I came to coin the cli-fi term for two reasons: I'm a climate activist of the literary kind. And I felt that climate change was such a huge and dramatic existential issue that it cried out for a literary genre of its own. That was my feeling in 2010, and still is today in 2018.
In the end, cli-fi is a literary cousin of sci-fi. The difference between them is that sci-fi is more speculative and escapist and entertainment oriented, while cli-fi is based on reality and real science. That's what sets the two genres apart.
Cli-fi was made for the 21st Century. And here we are: floods, heat waves, wildfires, droughts, water wars, climate refugees, a major city in South Africa , Capetown, facing water shortages. I didn't invent cli-fi. Cli-fi invented itself.
Such novels, with the correct science behind them, can help give readers an emotional release to vent their fears and anxieties about global warming. They are about empathy. That's what good storytelling can do.
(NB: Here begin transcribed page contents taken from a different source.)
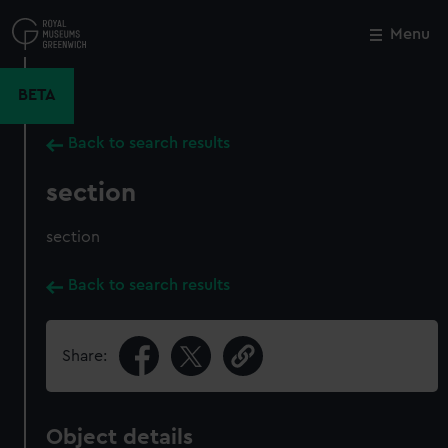
Skip
to
Menu
Close
M
main
content
BETA
Back to search results
section
section
Back to search results
Share:
Object details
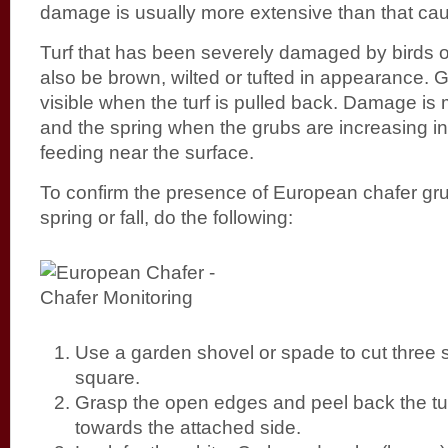
damage is usually more extensive than that ca
Turf that has been severely damaged by birds 
also be brown, wilted or tufted in appearance. G
visible when the turf is pulled back. Damage is m
and the spring when the grubs are increasing in
feeding near the surface.
To confirm the presence of European chafer gru
spring or fall, do the following:
Use a garden shovel or spade to cut three s
square.
Grasp the open edges and peel back the turf
towards the attached side.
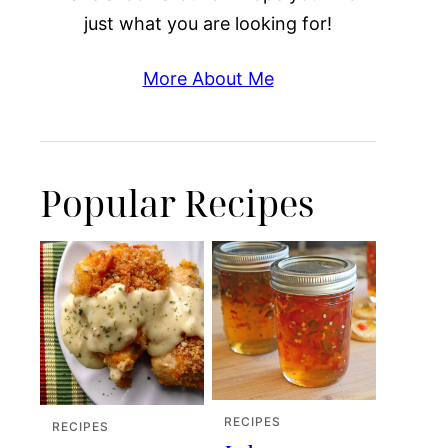
just what you are looking for!
More About Me
Popular Recipes
RECIPES
RECIPES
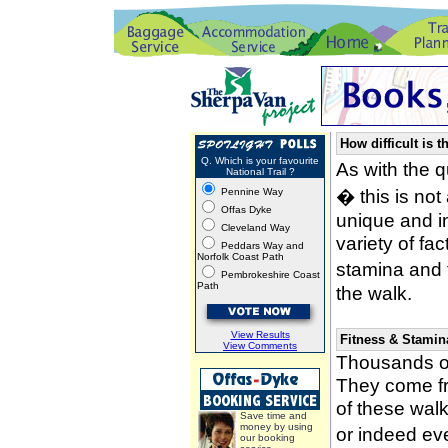
How difficult is t
Q. Which is your favourite
As with the 
National Trail ?
� this is not
Pennine Way
Offas Dyke
unique and i
Cleveland Way
variety of fa
Peddars Way and
Norfolk Coast Path
stamina and 
Pembrokeshire Coast
Path
the walk.
View Results
Fitness & Stamin
View Comments
Thousands of
They come fro
of these wal
Save time and
money by using
or indeed ev
our booking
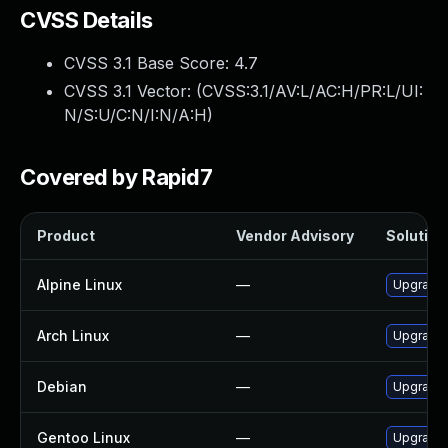
CVSS Details
CVSS 3.1 Base Score:
4.7
CVSS 3.1 Vector: (
CVSS:3.1/AV:L/AC:H/PR:L/UI:
N/S:U/C:N/I:N/A:H
)
Covered by Rapid7
Product
Vendor Advisory
Solution 
Alpine Linux
—
Upgrade 
Arch Linux
—
Upgrade t
Debian
—
Upgrade 
Gentoo Linux
—
Upgrade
''Cli-fi stories are vehicles that can help us imagine," Professor Abraham concluded in his Guardian op-ed. "The authors get us to think about these 'what ifs' – these future Earths. Cli-fi novels (and movies for that matter) can make experiences far more real than endless graphs or plots of temperature variations. And that, perhaps, is the most important contribution cli-fi can make to the discussion of climate change in our everyday lives. These authors get us to imagine what experiences are or would be like."